[nSLUG] Used laptop hard drive with no boot sector

Daniel Morrison draker at gmail.com
Tue Apr 23 22:32:49 ADT 2013

(Strangely I have not received Frank's original message.)

I think the focus on boot sectors, syslinux, etc. is misplaced. The boot
sector is like any other sector, apart from the fact it comes first on the
disk. Likely the disk has been wiped. "No boot sector" is a perfectly
normal message in this situation (or for a brand new disk). Any OS install
will restore the boot sector. You can use syslinux, lilo, grub, 'fdisk
/mbr' (in DOS) or even dd from another disk, etc. but normally there is no
need as the installation procedure will handle it all for you.

The oddity here is that you could not boot the Ubuntu Live CD.

Check that the CDROM device is detected by the BIOS, and double-check that
it is first in the boot order. Check the CDROM drive has power (on a
laptop, probably, or you would not have been able to open it). Look for a
hotkey specified on the POST screen to trigger a boot device menu, so that
you can explicitly request the CD.

Test the Ubuntu boot CD on a different computer. If it works, my top
suspicions are: 1) BIOS bug or user error causes the system not to really
try the CD, or 2) CDROM drive is broken (e.g. laser burnt out). It is
possible that this particular CD is not compatible with the laptop (CD/RW
can't be read in old CDROM drive? Using a DVD-R by mistake?)

Try an external CD/DVD drive. Or try to boot from other devices, such as
usb, network, floppy, etc. -- whatever the laptop supports, and you have at

Once you get Linux booted, you can fdisk and mount, etc. to see what is on
the disk. However smartctl (e.g. smartctl -a /dev/hda | less) is needed to
show you if the disk needs replacing or not. The Ubuntu Live and/or rescue
CDs are hopeless in this respect... no useful tools at all.
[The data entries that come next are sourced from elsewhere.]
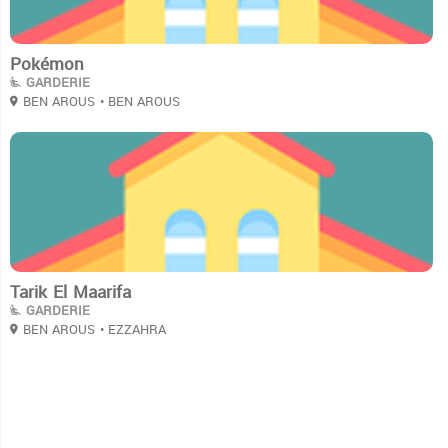
Pokémon
GARDERIE
BEN AROUS
• BEN AROUS
3
Tarik El Maarifa
GARDERIE
BEN AROUS
• EZZAHRA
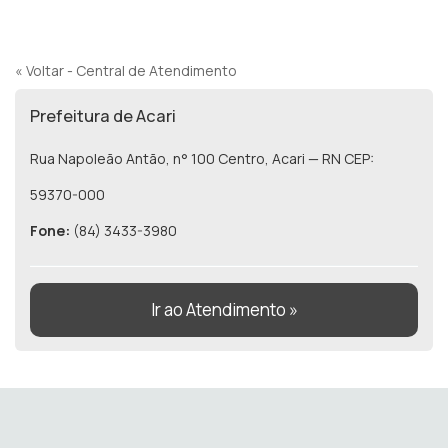
« Voltar - Central de Atendimento
Prefeitura de Acari
Rua Napoleão Antão, n° 100 Centro, Acari — RN CEP:
59370-000
Fone:
(84) 3433-3980
Ir ao Atendimento »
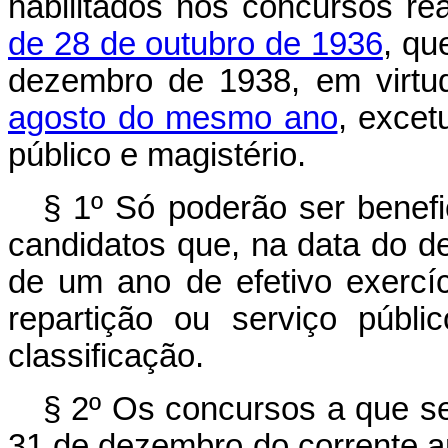
habilitados nos concursos re
de 28 de outubro de 1936
, qu
dezembro de 1938, em virt
agosto do mesmo ano
, excet
público e magistério.
§ 1º Só poderão ser benef
candidatos que, na data do 
de um ano de efetivo exercí
repartição ou serviço públ
classificação.
§ 2º Os concursos a que se
31 de dezembro do corrente a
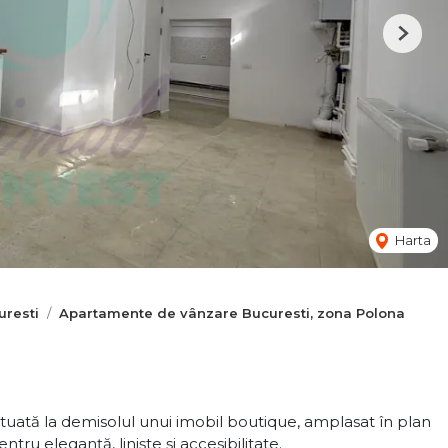
Next
Harta
resti
Apartamente de vânzare Bucuresti, zona Polona
tuată la demisolul unui imobil boutique, amplasat în plan
tru eleganță, liniște și accesibilitate.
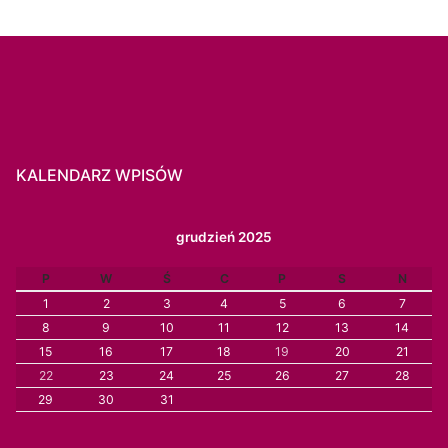
KALENDARZ WPISÓW
grudzień 2025
P
W
Ś
C
P
S
N
1
2
3
4
5
6
7
8
9
10
11
12
13
14
15
16
17
18
19
20
21
22
23
24
25
26
27
28
29
30
31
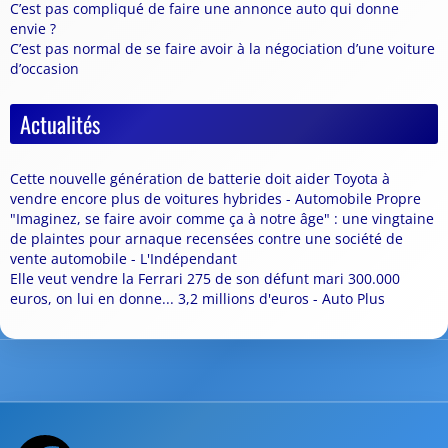
C’est pas compliqué de faire une annonce auto qui donne
envie ?
C’est pas normal de se faire avoir à la négociation d’une voiture
d’occasion
Actualités
Cette nouvelle génération de batterie doit aider Toyota à
vendre encore plus de voitures hybrides - Automobile Propre
"Imaginez, se faire avoir comme ça à notre âge" : une vingtaine
de plaintes pour arnaque recensées contre une société de
vente automobile - L'Indépendant
Elle veut vendre la Ferrari 275 de son défunt mari 300.000
euros, on lui en donne... 3,2 millions d'euros - Auto Plus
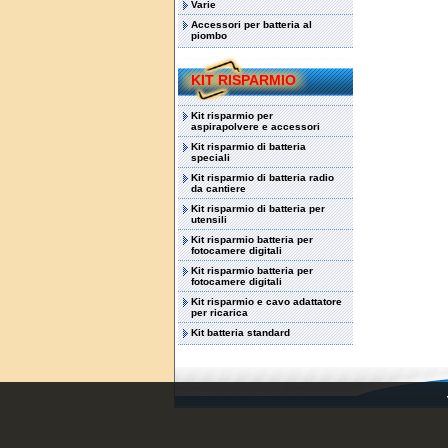
Varie
Accessori per batteria al
piombo
KIT RISPARMIO
Kit risparmio per
aspirapolvere e accessori
Kit risparmio di batteria
speciali
Kit risparmio di batteria radio
da cantiere
Kit risparmio di batteria per
utensili
Kit risparmio batteria per
fotocamere digitali
Kit risparmio batteria per
fotocamere digitali
Kit risparmio e cavo adattatore
per ricarica
Kit batteria standard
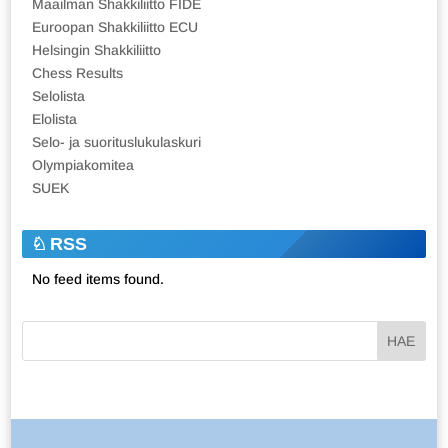
Maailman Shakkiliitto FIDE
Euroopan Shakkiliitto ECU
Helsingin Shakkiliitto
Chess Results
Selolista
Elolista
Selo- ja suorituslukulaskuri
Olympiakomitea
SUEK
RSS
No feed items found.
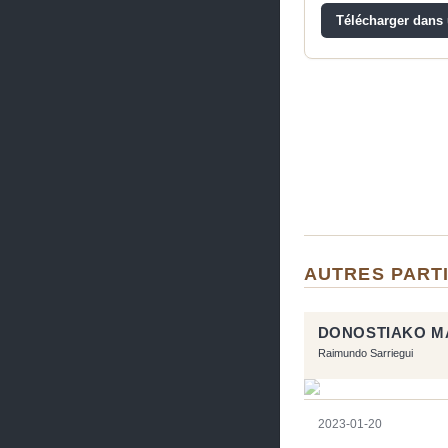
Télécharger dans u
AUTRES PART
DONOSTIAKO M
Raimundo Sarriegui
2023-01-20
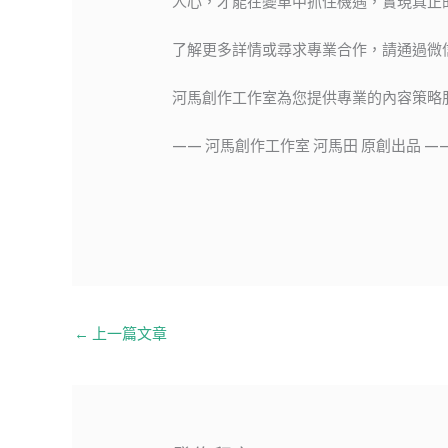
人心，才能在變革中抓住機遇，實現真正
了解更多詳情或尋求專業合作，請通過微
河馬創作工作室為您提供專業的內容策略
—— 河馬創作工作室 河馬田 原創出品 —
←
上一篇文章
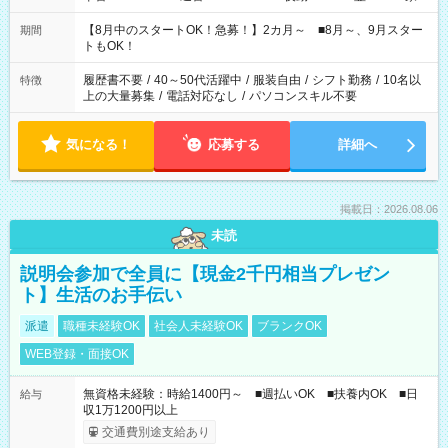
と休みを合わせたい」 「余裕を持って夕飯の準備がしたい」
「できれば残業はしたくない」 など、ご希望を教えてください
【8月中のスタートOK！急募！】2カ月～ ■8月～、9月スター
期間
ね。 ※Wワーク希望の方へ 今ご覧のお仕事で希望する勤務時間
トもOK！
と、もう1つのお仕事の勤務時間。 合計で週40時間を超える場
合は応募できません。
履歴書不要
/
40～50代活躍中
/
服装自由
/
シフト勤務
/
10名以
特徴
上の大量募集
/
電話対応なし
/
パソコンスキル不要
気になる！
応募する
詳細へ
掲載日：2026.08.06
未読
説明会参加で全員に【現金2千円相当プレゼン
ト】生活のお手伝い
派遣
職種未経験OK
社会人未経験OK
ブランクOK
WEB登録・面接OK
無資格未経験：時給1400円～ ■週払いOK ■扶養内OK ■日
給与
収1万1200円以上
交通費別途支給あり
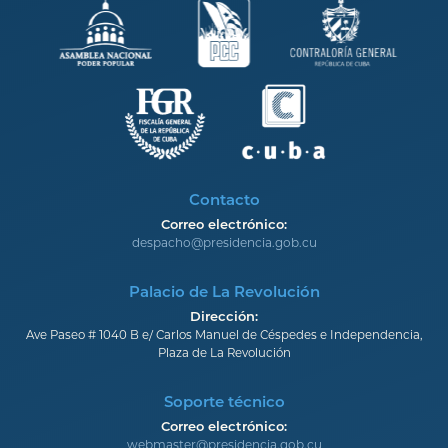
Contacto
Correo electrónico:
despacho@presidencia.gob.cu
Palacio de La Revolución
Dirección:
Ave Paseo # 1040 B e/ Carlos Manuel de Céspedes e Independencia,
Plaza de La Revolución
Soporte técnico
Correo electrónico:
webmaster@presidencia.gob.cu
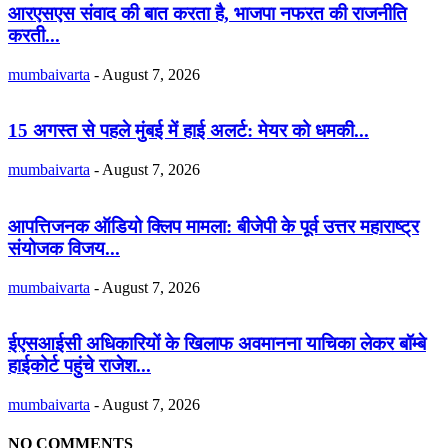
आरएसएस संवाद की बात करता है, भाजपा नफरत की राजनीति
करती...
mumbaivarta
-
August 7, 2026
15 अगस्त से पहले मुंबई में हाई अलर्ट: मेयर को धमकी...
mumbaivarta
-
August 7, 2026
आपत्तिजनक ऑडियो क्लिप मामला: बीजेपी के पूर्व उत्तर महाराष्ट्र
संयोजक विजय...
mumbaivarta
-
August 7, 2026
ईएसआईसी अधिकारियों के खिलाफ अवमानना याचिका लेकर बॉम्बे
हाईकोर्ट पहुंचे राजेश...
mumbaivarta
-
August 7, 2026
NO COMMENTS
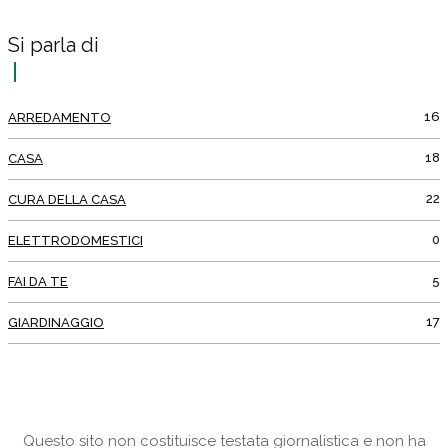
Si parla di
16
ARREDAMENTO
18
CASA
22
CURA DELLA CASA
0
ELETTRODOMESTICI
5
FAI DA TE
17
GIARDINAGGIO
Questo sito non costituisce testata giornalistica e non ha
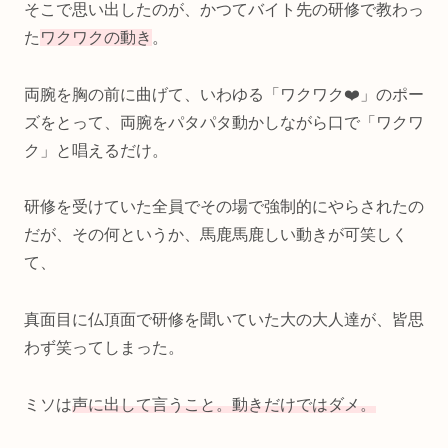
そこで思い出したのが、かつてバイト先の研修で教わっ
た
ワクワクの動き
。
両腕を胸の前に曲げて、いわゆる「ワクワク❤️」のポー
ズをとって、両腕をパタパタ動かしながら口で「ワクワ
ク」と唱えるだけ。
研修を受けていた全員でその場で強制的にやらされたの
だが、その何というか、馬鹿馬鹿しい動きが可笑しく
て、
真面目に仏頂面で研修を聞いていた大の大人達が、皆思
わず笑ってしまった。
ミソは
声に出して言うこと。動きだけではダメ。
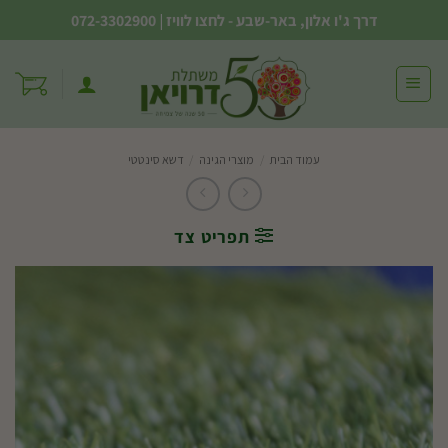
Ski
דרך ג'ו אלון, באר-שבע - לחצו לוויז
|
072-3302900
t
conten
עמוד הבית
/
מוצרי הגינה
/
דשא סינטטי
תפריט צד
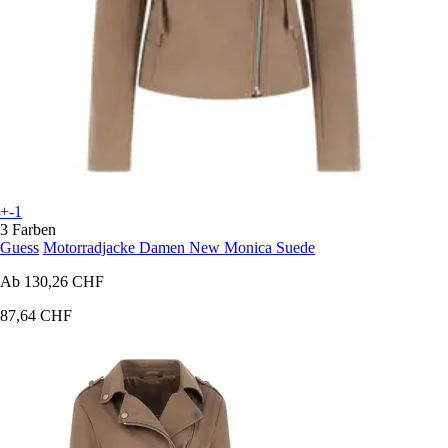
+-1
3 Farben
Guess
Motorradjacke Damen New Monica Suede
Ab
130,26 CHF
87,64 CHF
SystemRescueCD
is good. Using smartctl is the only way to be sure a disk is OK (e.g. if it
otherwise looks good, '-t long' to schedule a sector surface scan, then '-l
selftest' to show the results -- some hours later -- is always a good idea
with used disks).

If you suspect the disk is supposed to have a (Microsoft) OS on it, then
it's a whole other ball game trying to recover it. If you intend to
reinstall a Microsoft OS on it, make sure you have the product key (on a
sticker on the machine). If not, use magicaljellybean.com to extract the
existing key before you delete the old OS. Otherwise you're screwed by

Good luck,


On 2013-04-23 20:47, Jack Warkentin wrote:
> Hi Frank
> The syslinux GNU/Linux package contains a collection of boot loaders.
> If you already have a running system it can be used to replace the
> Master Boot Record (MBR) and install a boot loader on a hard drive.
> In your case, I would suggest downloading the image for, and
> creating, a System Rescue CD. See
> http://www.sysresccd.org/SystemRescueCd_Homepage
> and booting this to repair the damage.
> If you can't get the rescue CD to boot, I would suggest removing the
> hard drive from that laptop and installing it on another computer,
> then use syslinux, or, examine the contents of the drive to see if
> there is any useful information on it first.
> Regards
> Jack
> Frank Geitzler wrote:
>> I was given a used Dell laptop with a 40GB hard drive.  Unfortunately,
>> when I powered it on, I received the message "No boot sector on hard
>> disk -No bootable devices -strike F1 to retry boot, F2 for setup
>> utility".  I attempted to boot the system with a Ubuntu Live CD, but
>> received the same result -even after changing the Setup to specify
>> booting first from the CD/ROM.  Does this mean that the hard drive must
>> be replaced, or is there a way to replace the boot sector?  If it can be
>> replaced, can anyone tell me how?
>> Thanks,
>> Frank Geitzler

What is not surrounded by uncertainty cannot be truth.